There’s one very important category, though, that I never hear discussed: whether a member wants to be an inside player or an outside player. Yet where members fall on the continuum helps to shape the institution of Congress.
First, I should say that the categories are not hard and fast. Some politicians are insiders part of the time and outsiders at other times. Still, most fall on one side of the line or other, especially as they go on in their careers.
Insiders focus on making the institution work. They tend to give fewer speeches on the floor, issue fewer press releases, and spend less time considering how to play the public relations game or how to raise money. Instead, they put in long, tedious hours on the minutiae of developing legislation, attending hearings, listening to experts, exploring policy options, and working on building consensus. They’re dedicated to finding support for a bill or a set of proposals wherever they can, and they appreciate the necessity of bipartisanship.
They’re constantly engaged in networking and so tend to be popular within the Congress —they have the respect of their colleagues because other members know these are the people who make the institution move forward. They’re the ones who do the necessary work of legislating.
Outsiders pass through the institution of Congress, but many of them are using Congress — and especially the House of Representatives — as a stepping-stone to another office: the Senate, a governorship, the presidency.
On Capitol Hill, these people behave very differently from insiders. They raise money aggressively, put a lot of effort into developing a public persona, and are consumed with public relations. They travel a lot and take every opportunity they can to meet and address conferences and large organizations. They churn out press releases and speak on the floor on every topic they can find something to deliver an opinion about.
They miss votes more frequently than insiders, and often do not attend committee hearings. They tend not to socialize with other members, and so generally are not as popular as insiders. When they do attend a committee hearing, they use it as a platform to help them build a constituency beyond their own district or state. They tend to be more partisan than insiders, because they are seeking to build a political base. They’re often impatient with House and Senate traditions, and are impatient with the democratic process.
I remember late one night — actually, it was more like 3:00 or 4:00 in the morning— standing behind the rail of the House talking with a charismatic, charming congressman from the South. He’d been in the House for only a term or two, and was chagrined at the parliamentary tangle we were working our way through that night. “Lee,” he said, “how can you stand this place? I’m going to go home and run for governor!” And he did.

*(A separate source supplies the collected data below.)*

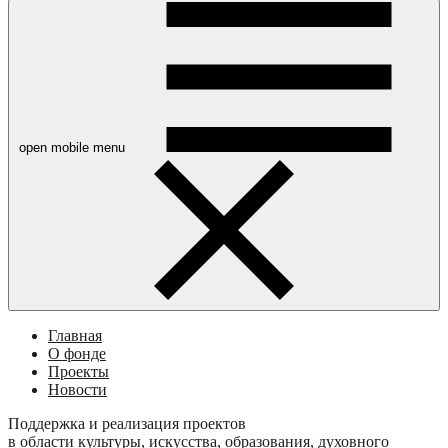
open mobile menu
Главная
О фонде
Проекты
Новости
Поддержка и реализация проектов
в области культуры, искусства, образования, духовного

I want to be clear that I’m not making a judgment here as to which kind of member is more valuable. I may prefer to spend my time with insiders, but both are needed to make the system work. You have to have members reaching out to the broader public, talking about the big issues and engaging Americans in the issues of the day. And you need people on the inside who are dedicated to resolving those issues by attending to the legislation that will make this possible.

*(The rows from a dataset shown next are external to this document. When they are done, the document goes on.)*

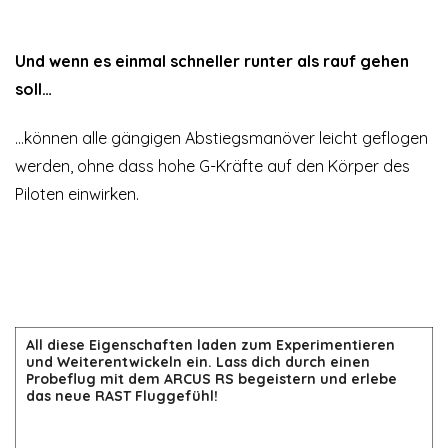
Und wenn es einmal schneller runter als rauf gehen
soll…
…können alle gängigen Abstiegsmanöver leicht geflogen
werden, ohne dass hohe G-Kräfte auf den Körper des
Piloten einwirken.
All diese Eigenschaften laden zum Experimentieren
und Weiterentwickeln ein. Lass dich durch einen
Probeflug mit dem ARCUS RS begeistern und erlebe
das neue RAST Fluggefühl!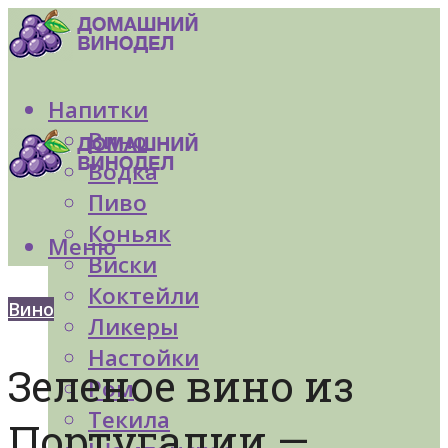
Напитки
Вино
Водка
Пиво
Коньяк
Меню
Виски
Коктейли
Вино
Ликеры
Настойки
Зеленое вино из
Ром
Текила
Португалии —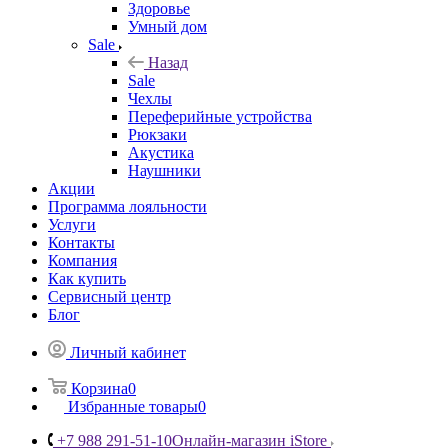
Здоровье
Умный дом
Sale
Назад
Sale
Чехлы
Переферийные устройства
Рюкзаки
Акустика
Наушники
Акции
Программа лояльности
Услуги
Контакты
Компания
Как купить
Сервисный центр
Блог
Личный кабинет
Корзина
0
Избранные товары
0
+7 988 291-51-10
Онлайн-магазин iStore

The truth is, Congress wouldn’t work if everyone were an outside player. The process is tedious: especially when you’re trying to draft a bill, you get into arcane arguments over language; you have to go line by line over the bill and each amendment. Outsiders have little patience for this process, and often don’t show up for it.
Yet if everyone were an insider, the country would be deprived of the dialogue, debate, and sheer spectacle that give Americans a sense of stake and participation in the policy-making process.
Lee H. Hamilton is Director of the Center on Congress at Indiana University; Distinguished Scholar, IU School of Global and International Studies; and Professor of Practice, IU School of Public and Environmental Affairs. He served as U.S. Representative from Indiana’s 9th Congressional District from 1965-1999.